What the task asks: From the line below that contains "diferentes tipos de" to the line that contains "garantizar el buen", repeat every line exactly, both ends included, and nothing else.

Given information:
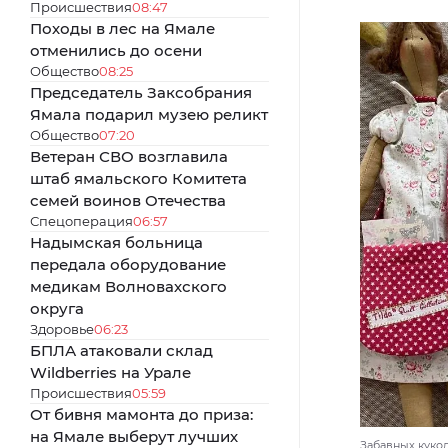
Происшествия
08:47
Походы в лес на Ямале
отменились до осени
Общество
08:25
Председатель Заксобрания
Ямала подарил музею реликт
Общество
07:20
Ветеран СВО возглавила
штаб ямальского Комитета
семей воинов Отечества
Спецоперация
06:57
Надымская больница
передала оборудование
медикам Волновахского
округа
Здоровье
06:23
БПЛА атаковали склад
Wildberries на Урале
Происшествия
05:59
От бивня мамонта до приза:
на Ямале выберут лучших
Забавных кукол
* * *
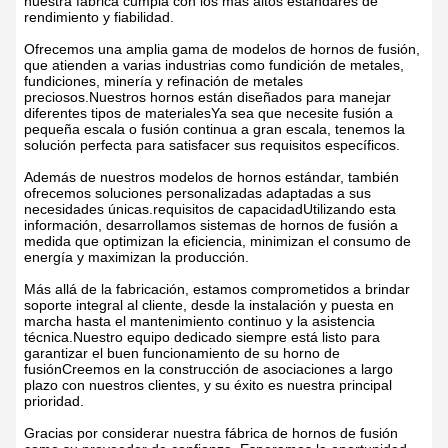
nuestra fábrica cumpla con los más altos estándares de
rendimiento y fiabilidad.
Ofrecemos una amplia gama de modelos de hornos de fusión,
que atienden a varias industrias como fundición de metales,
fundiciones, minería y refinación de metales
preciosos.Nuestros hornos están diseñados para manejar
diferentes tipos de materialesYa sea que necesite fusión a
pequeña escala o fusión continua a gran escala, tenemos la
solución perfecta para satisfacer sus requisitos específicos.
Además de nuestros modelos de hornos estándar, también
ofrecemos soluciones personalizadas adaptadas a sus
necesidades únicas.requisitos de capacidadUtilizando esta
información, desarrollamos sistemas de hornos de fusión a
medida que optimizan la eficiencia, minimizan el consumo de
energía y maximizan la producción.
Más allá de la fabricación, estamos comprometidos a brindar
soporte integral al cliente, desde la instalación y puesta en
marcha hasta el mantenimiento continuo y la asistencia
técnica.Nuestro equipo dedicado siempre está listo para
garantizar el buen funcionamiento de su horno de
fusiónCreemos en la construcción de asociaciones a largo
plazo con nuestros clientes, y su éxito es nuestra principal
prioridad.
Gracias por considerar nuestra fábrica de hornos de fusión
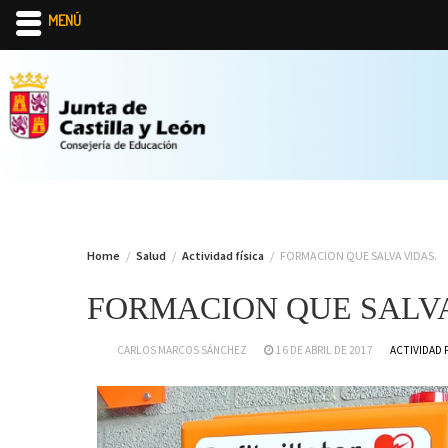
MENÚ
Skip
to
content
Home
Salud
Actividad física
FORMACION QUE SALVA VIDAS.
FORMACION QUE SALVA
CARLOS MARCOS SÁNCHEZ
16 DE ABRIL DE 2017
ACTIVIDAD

Exercise result:
diferentes tipos de materialesYa sea que necesite fusión a
pequeña escala o fusión continua a gran escala, tenemos la
solución perfecta para satisfacer sus requisitos específicos.
Además de nuestros modelos de hornos estándar, también
ofrecemos soluciones personalizadas adaptadas a sus
necesidades únicas.requisitos de capacidadUtilizando esta
información, desarrollamos sistemas de hornos de fusión a
medida que optimizan la eficiencia, minimizan el consumo de
energía y maximizan la producción.
Más allá de la fabricación, estamos comprometidos a brindar
soporte integral al cliente, desde la instalación y puesta en
marcha hasta el mantenimiento continuo y la asistencia
técnica.Nuestro equipo dedicado siempre está listo para
garantizar el buen funcionamiento de su horno de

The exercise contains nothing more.